O que o art. 1.961 exige para deserdar
O artigo 1.961 permite privar da legítima os herdeiros necessários nos mesmos casos em que poderiam ser excluídos da sucessão por indignidade. Mas há um ponto que diferencia os dois institutos: a deserdação depende de ato do próprio autor da herança, feito por testamento, e não de iniciativa dos demais herdeiros após a morte.
Esse testamento precisa indicar, de forma expressa, a causa da deserdação. Não basta declarar que se deserda alguém; é preciso apontar o motivo legal que a fundamenta, sob pena de a cláusula não produzir efeito.
As causas específicas dos arts. 1.962 e 1963
Além das hipóteses de indignidade, o Código Civil traz causas próprias de deserdação. O art. 1.962 permite que os ascendentes deserdem os descendentes por ofensa física, injúria grave, relações ilícitas com madrasta ou padrasto e desamparo do ascendente em alienação mental ou grave enfermidade.

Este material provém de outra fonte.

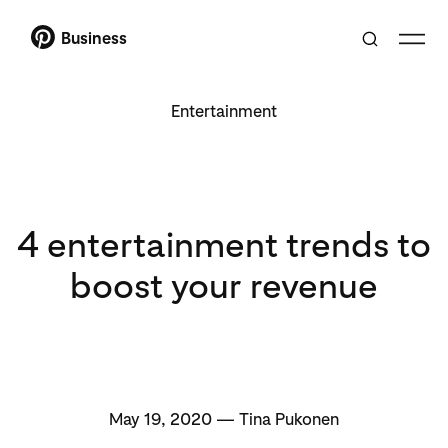
Business
Entertainment
4 entertainment trends to
boost your revenue
May 19, 2020 — Tina Pukonen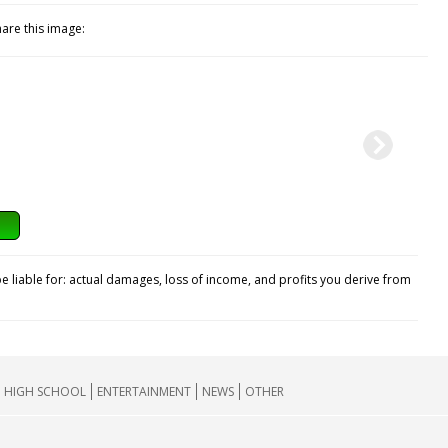
hare this image:
e liable for: actual damages, loss of income, and profits you derive from
HIGH SCHOOL
ENTERTAINMENT
NEWS
OTHER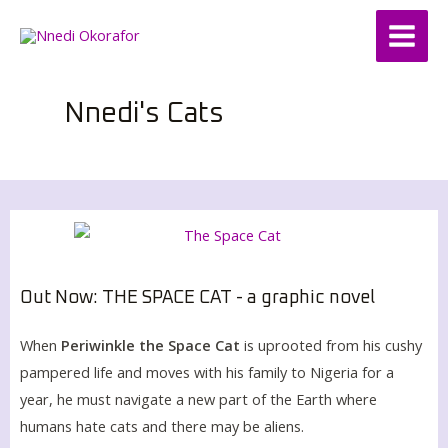
Skip
Main
to
Menu
content
Nnedi's Cats
Out Now: THE SPACE CAT - a graphic novel
When
Periwinkle the Space Cat
is uprooted from his cushy
pampered life and moves with his family to Nigeria for a
year, he must navigate a new part of the Earth where
humans hate cats and there may be aliens.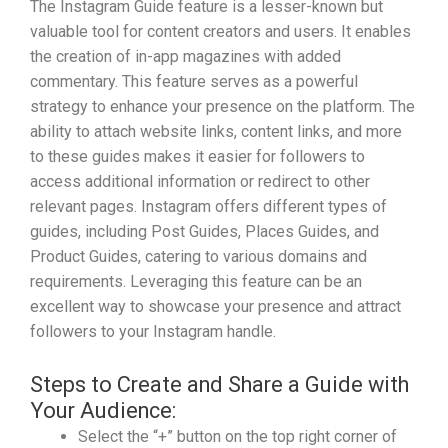
The Instagram Guide feature is a lesser-known but
valuable tool for content creators and users. It enables
the creation of in-app magazines with added
commentary. This feature serves as a powerful
strategy to enhance your presence on the platform. The
ability to attach website links, content links, and more
to these guides makes it easier for followers to
access additional information or redirect to other
relevant pages. Instagram offers different types of
guides, including Post Guides, Places Guides, and
Product Guides, catering to various domains and
requirements. Leveraging this feature can be an
excellent way to showcase your presence and attract
followers to your Instagram handle.
Steps to Create and Share a Guide with
Your Audience:
Select the “+” button on the top right corner of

Há previsão simétrica para que os descendentes deserdem os ascendentes. São situações de ruptura séria do vínculo familiar, e a lista é fechada: fatos fora dela não autorizam a deserdação, por mais desgastante que seja a relação.

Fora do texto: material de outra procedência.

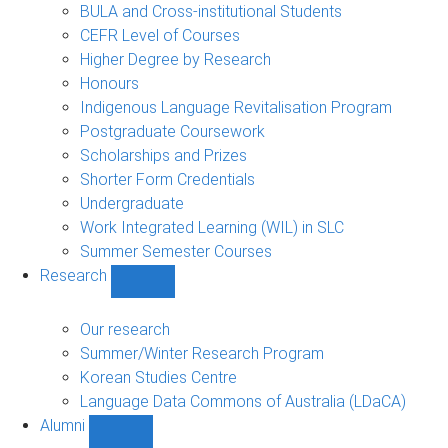
navigation
BULA and Cross-institutional Students
CEFR Level of Courses
Higher Degree by Research
Honours
Indigenous Language Revitalisation Program
Postgraduate Coursework
Scholarships and Prizes
Shorter Form Credentials
Undergraduate
Work Integrated Learning (WIL) in SLC
Summer Semester Courses
Research
Show
Research
sub-
Our research
navigation
Summer/Winter Research Program
Korean Studies Centre
Language Data Commons of Australia (LDaCA)
Alumni
Show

A confirmação em juízo e por que a deserdação falha
Escrever a deserdação no testamento é só o primeiro passo. Aberta a sucessão, a causa declarada precisa ser provada em ação movida pelo herdeiro que se beneficia da deserdação, dentro do prazo legal. Sem essa comprovação, a cláusula cai.
É por isso que muitas deserdações não prosperam: faltam prova do fato ou enquadramento em causa prevista, ou o testamento não descreve o motivo com clareza. Quem pretende deserdar deve documentar bem a situação e redigir a cláusula com precisão, ciente de que a legítima só cede diante de prova robusta.
Perguntas frequentes
Posso deserdar meu filho porque ele se afastou de mim?
Só se o caso se enquadrar nas causas legais. O art. 1.961 do Código Civil e o art. 1.962 exigem hipóteses específicas, como ofensa física ou injúria grave; o mero distanciamento afetivo, em regra, não autoriza a deserdação.
A deserdação feita em testamento vale sozinha?
Não. Depois da morte, a causa declarada precisa ser comprovada em juízo dentro do prazo. Sem essa confirmação, o herdeiro mantém o direito à legítima.